For 69-year-old Dave Pipe from Christchurch, New Zealand, Bengaluru became the city of hope after years of battling multiple myeloma. Having undergone 20 cycles of chemotherapy and a bone marrow transplant in 2023, his remission lasted barely 14 months. By early 2025, the cancer had returned, and further treatment options failed. “By May, doctors told me I had reached the end of the road,” Pipe recalled.

It was then that a newspaper article changed his life. The report highlighted a fellow New Zealander who underwent CAR T-cell therapy in Bengaluru and achieved remission. The treatment, where a patient’s own T-cells are genetically modified and reintroduced to fight cancer, felt like Pipe’s last chance.

“In New Zealand, doctors cannot recommend treatments outside the country because care is state-funded. Reading about a professor who recovered after CAR T in Bengaluru convinced me,” he said. Soon after, Pipe contacted Dr Prasad Narayanan, senior consultant and director of oncology at Cytecare Hospitals, Yelahanka.
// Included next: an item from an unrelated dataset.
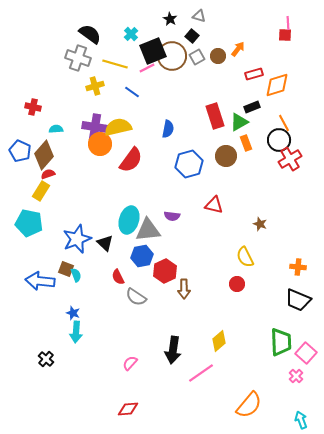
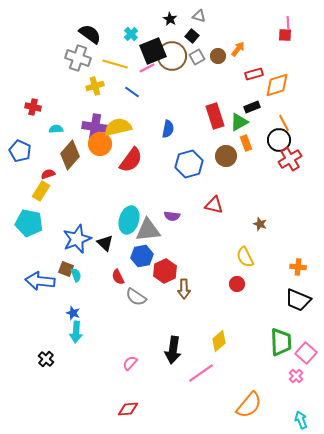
brown diamond at (44, 155): moved 26 px right
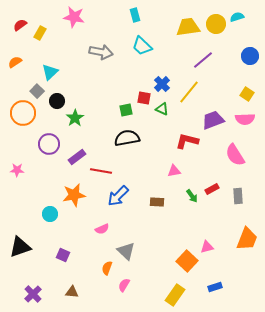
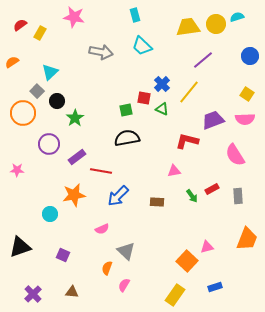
orange semicircle at (15, 62): moved 3 px left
Following initial chemotherapy and the final CAR T infusion, Pipe humorously described the moment: “It was an anticlimax. Doctors asked how I felt, and I simply stared at the nine faces around me. I just felt bored,” he laughed, expressing gratitude to Bengaluru’s specialists.

Bengaluru is fast emerging as a hub for advanced medical treatments. In the last three years, 93 international patients have undergone robotic cardiac surgeries at Sakra World Hospital, with recovery times nearly three times faster than conventional open-heart procedures.